# What Are Your Black Friday Plans?



## lightclouds (Feb 24, 2008)

Do you plan your Black Friday with the precision of a military unit?

Do you and your family fan out across Wal-Mart in color-coordinated sweats, walkie talkies in hand, to find the best deals on the day after Thanksgiving? Is Black Friday - the opening of the holiday shopping season - an annual event at your house that requires scouring ads, planning ahead and coordination?


















In this economic climate, things may get even crazier than normal, so be prepared!
I stole this wonderful List for the best Black friday sales from my friend, you can create your own shopping list also.
Hehe...
What are your Black Friday plans?:jump:


----------



## thxgoon (Feb 23, 2007)

Wow... great pics.

If the price is right on a blue ray player I'll jump in but otherwise I'll do everything I can to avoid the crowds. I remember working on those days.... ugh


----------



## nova (Apr 30, 2006)

Me, I go back to work Wed. night till Sun. morning so I'll be sleeping all day and working all night. I've never considered shopping on Black Friday. Don't like crowds and the good deals are rarely on anything I would ever purchase.


----------



## lcaillo (May 2, 2006)

My plans are always the same...stay as far away from the fray as possible.


----------



## kepople (Sep 19, 2008)

I have a plan... I am going to Sears to get a Sony BDP350 for $179, and the wife will hit Walmart for $15 blu ray...

kirby


----------



## Turbe (Mar 31, 2008)

not this year...


----------



## Sonnie (Apr 11, 2006)

I can see folks lined up for that Sony BD player at Sears. That is truly an amazing deal. I am holding out for the oppo though... even if it cost more.
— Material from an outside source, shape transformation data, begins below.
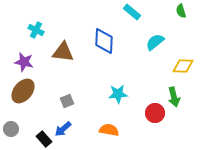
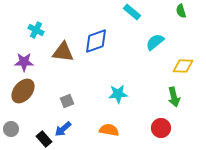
blue diamond: moved 8 px left; rotated 68 degrees clockwise
purple star: rotated 12 degrees counterclockwise
red circle: moved 6 px right, 15 px down
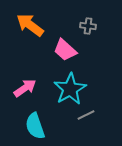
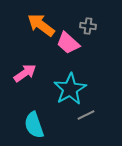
orange arrow: moved 11 px right
pink trapezoid: moved 3 px right, 7 px up
pink arrow: moved 15 px up
cyan semicircle: moved 1 px left, 1 px up
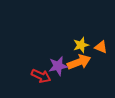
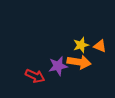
orange triangle: moved 1 px left, 1 px up
orange arrow: rotated 30 degrees clockwise
red arrow: moved 6 px left
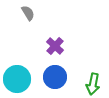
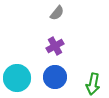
gray semicircle: moved 29 px right; rotated 70 degrees clockwise
purple cross: rotated 18 degrees clockwise
cyan circle: moved 1 px up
I cannot remember that I have ever been shopping on BF. I prefer not to get out in it, although we will usually make one trip to the big city mall each year, reluctantly. That is more than enough for me and I can't stand too much of that. Eating out is the best part of it all. :meal: :yes:

For the last several years our office has been open on Friday after Thanksgiving, same for this year, so I'll be in the office all day. Generally a busy day for us as well... x-mas loans.


----------